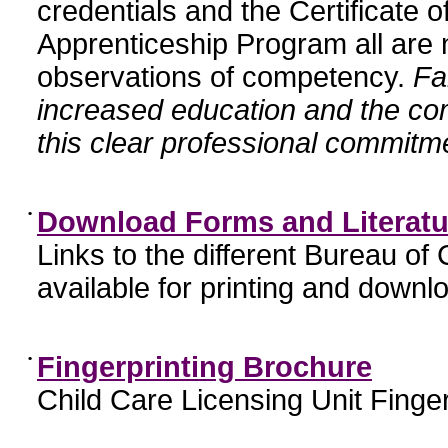
credentials and the Certificate 
Apprenticeship Program all are n
observations of competency.
Fa
increased education and the c
this clear professional commitme
•
Download Forms and Literatu
Links to the different Bureau of
available for printing and downl
•
Fingerprinting Brochure
Child Care Licensing Unit Finger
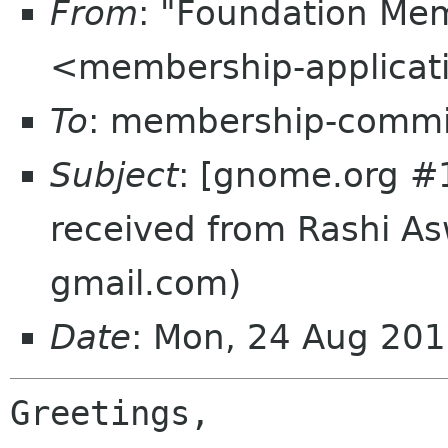
From
: "Foundation Mem
<membership-applicat
To
: membership-commi
Subject
: [gnome.org #
received from Rashi As
gmail.com)
Date
: Mon, 24 Aug 20
Greetings,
──────────
#### TASK PROMPT:
Transcribe each entry above character for character, omitting pictures.

#### EXERCISE RESPONSE:
credentials and the Certificate 
Apprenticeship Program all are n
observations of competency.
Fa
increased education and the c
this clear professional commitme
•
Download Forms and Literatu
Links to the different Bureau of
available for printing and downl
•
Fingerprinting Brochure
Child Care Licensing Unit Finger
From
: "Foundation Mem
<membership-applicat
To
: membership-commi
Subject
: [gnome.org #
received from Rashi As
gmail.com)
Date
: Mon, 24 Aug 20
Greetings,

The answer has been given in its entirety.